De volgende brief dateert van een jaar later (17 augustus 1970) en is wederom een antwoord op een (niet bewaard gebleven) brief van mejuffrouw Schutte met gelukwensen voor Van der Vats verjaardag. Hij is veel uitgebreider en vooral ook veel persoonlijker van aard. Van der Vat schrijft dat hij kortgeleden een zware operatieve ingreep aan zijn keel heeft moeten ondergaan ten gevolge waarvan hij niet meer kan praten. Hij zegt niet met zoveel woorden wat er aan de hand was, maar uit de context leid ik af dat er waarschijnlijk sprake was van keelkanker. In ieder geval was hij bang de operatie niet te overleven, omdat het al de derde keer in minder dan vier jaar was dat hij ‘de dood in de ogen moest zien’. Kort voordat hij onder het mes ging, kreeg hij bezoek van een priester die hem de heilige communie kwam brengen. Met de priester, die somber gestemd was over de toekomst van de kerk, had hij een gesprek over het geloof. Hij probeerde hem moed in te spreken met een verslag van de gedachtewisseling die hij enkele maanden eerder met Michel van der Plas had gehad. Daaruit kwam naar voren dat hij (Van der Vat) een rotsvast vertrouwen had in de woorden van Christus die had verklaard ‘dat de poorten van de hel haar [de kerk] niet zouden overweldigen’. 

 

 

Blijkens ‘een kort schrijven’ van acht dagen later ontving Van der Vat in reactie op deze intieme ontboezeming een lange brief van mejuffrouw Schutte met daarbij gevoegd een exemplaar van het boek Waar Gods voeten gingen van G.A. de Jong s.j.
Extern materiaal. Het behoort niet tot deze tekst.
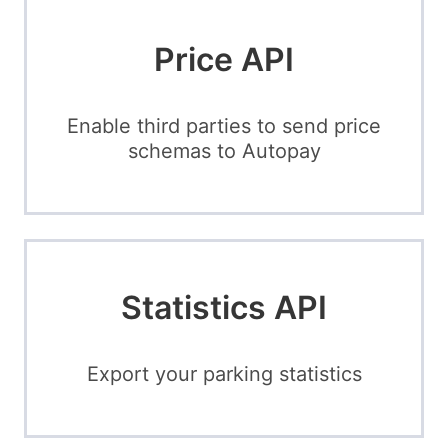
Price API
Enable third parties to send price
schemas to Autopay
Statistics API
Export your parking statistics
Zij was met deze in maart van dat jaar op 77-jarige leeftijd gestorven pater jezuïet bevriend geweest en had veel verdriet over dit verlies. ‘Voor uw verdriet kan ik u niets anders aanbieden dan mijn gebeden’, schrijft Van der Vat. En na nogmaals zijn dank te hebben uitgesproken voor het geschenk besluit hij met ‘Benedicat te Deus’ (God zegene u). 

 

Met een ongefrankeerde prentbriefkaart die dus in een envelop verzonden moet zijn, wenst Van der Vats vrouw, mede namens haar man, mejuffrouw Schutte een ‘Zalig Kerstmis en Voorspoedig Nieuwjaar’ toe en dankt haar hartelijk voor de goede wensen. De kaart is niet gedateerd en het is dus niet vast te stellen wanneer deze is verzonden. Omdat mejuffrouw Schutte zoals een goed secretaresse betaamt de brieven in chronologische volgorde bewaarde, ga ik ervan uit dat de kaart tussen de jaarwisseling van 1970-1971 en die van 1973-1974 verstuurd moet zijn. De volgende brief van Van der Vat is namelijk van 3 september 1974. In juli 1972 is het echtpaar naar Den Haag verhuisd. In een terzijde (letterlijk, want verticaal in de marge getypt) schrijft hij: 

 

U vraagt of ik het in Den Haag kan stellen. “Stellen” is zo ongeveer het woord. Ik zou graag wonen in een kleine plaats, in een bungalow, maar ik sta onder blijvend medisch toezicht in het Wilhelminagasthuis en moet daarom dicht bij de trein naar Amsterdam wonen. Het leven op een zesde verdieping in Amsterdam [een vergissing, hij bedoelt Den Haag] zint ons niet, maar wij berusten.. Dag. 

 

Hij dankt haar hartelijk voor de ‘lieve brief’ die hij van haar bij gelegenheid van zijn verjaardag heeft ontvangen: ‘Uw briefje deed mij en mijn vrouw veel goed evenals uw gebeden.’ Dit is overigens de enige brief waarin hij enkele woorden aan zijn nonsensicale dichterlijke activiteiten wijdt: 

 

Ik lees en lees en lees. Of ik weer zal schrijven, weet ik niet. Mijn blad [dagblad De Tijd] is gestorven (en het was geen zachte of zelfs maar natuurlijke dood) en tenzij ik misschien nu en dan een aantrekkelijke uitnodiging ontvang, doe ik er het zwijgen toe en schrijf Engelse nonsensversjes aan mijn (Engelse) kleinkinderen. 

 

Wat zou ik graag een paar van die kindernonsensversjes hebben willen lezen! 

 

Het laatste document in het mapje is een handgeschreven brief van K.S. van der Vat-Devanney, gedateerd 9 augustus 1977. Ze dankt mej. Schutte voor de brief met goede wensen voor haar man, maar moet haar helaas mededelen dat hij is overleden: ‘Hij is op 5 Augustus, dus 10 dagen voor zijn verjaardag in alle vrede heen gegaan.’ 

 

Uit deze kleine briefwisseling leren we Daan van der Vat kennen als een conservatieve man die niets moest hebben van de moderne ontwikkelingen binnen de rooms-katholieke kerk. In mejuffrouw Schutte vond hij een geestverwant. Ruim een jaar na zijn overlijden werd de nieuwe, behoudende paus Johannes Paulus II gekozen onder wiens pontificaat aan door vele katholieken gewenste vernieuwingen een halt werd toegeroepen. Van der Vat zou dit ongetwijfeld met grote instemming hebben begroet. 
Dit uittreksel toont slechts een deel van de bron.